[Items from a dataset]
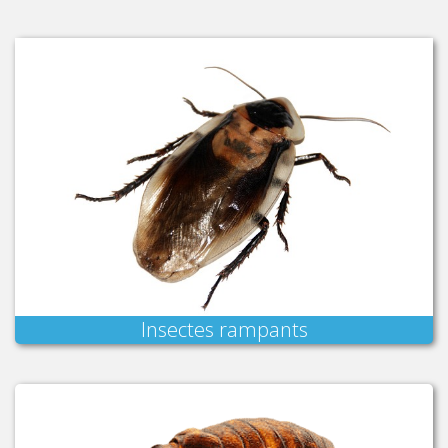
Insectes rampants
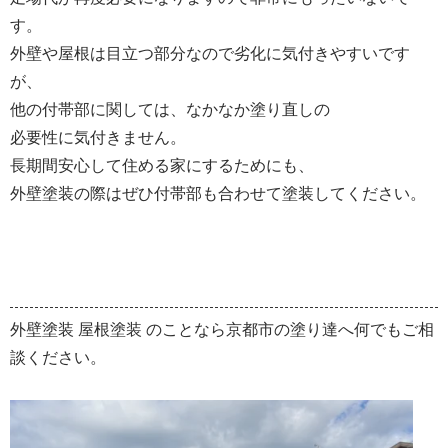
す。
外壁や屋根は目立つ部分なので劣化に気付きやすいです
が、
他の付帯部に関しては、なかなか塗り直しの
必要性に気付きません。
長期間安心して住める家にするためにも、
外壁塗装の際はぜひ付帯部も合わせて塗装してください。
外壁塗装 屋根塗装 のことなら京都市の塗り達へ何でもご相
談ください。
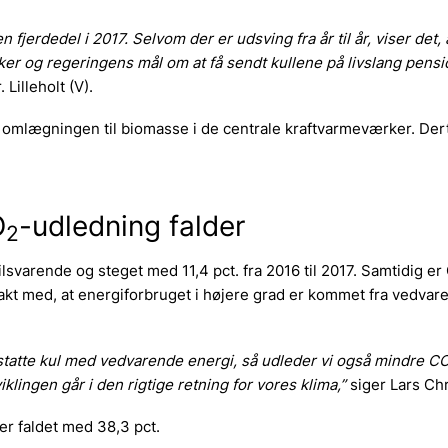
 fjerdedel i 2017. Selvom der er udsving fra år til år, viser det, 
er og regeringens mål om at få sendt kullene på livslang pensi
Lilleholt (V).
 er omlægningen til biomasse i de centrale kraftvarmeværker. De
O
-udledning falder
2
svarende og steget med 11,4 pct. fra 2016 til 2017. Samtidig er
takt med, at energiforbruget i højere grad er kommet fra vedvar
erstatte kul med vedvarende energi, så udleder vi også mindre C
iklingen går i den rigtige retning for vores klima,”
siger Lars Chr.
er faldet med 38,3 pct.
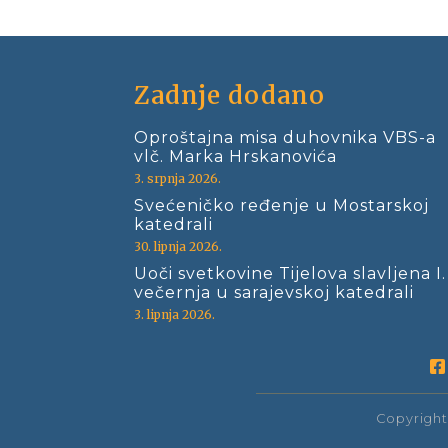
Zadnje dodano
Oproštajna misa duhovnika VBS-a
vlč. Marka Hrskanovića
3. srpnja 2026.
Svećeničko ređenje u Mostarskoj
katedrali
30. lipnja 2026.
Uoči svetkovine Tijelova slavljena I.
večernja u sarajevskoj katedrali
3. lipnja 2026.
Copyright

| Try it |
Once you reach the line that holds "večernja u sarajevskoj katedrali", print it and every line after it through the end of the records, word for word.

| Written response |
večernja u sarajevskoj katedrali
3. lipnja 2026.
Copyright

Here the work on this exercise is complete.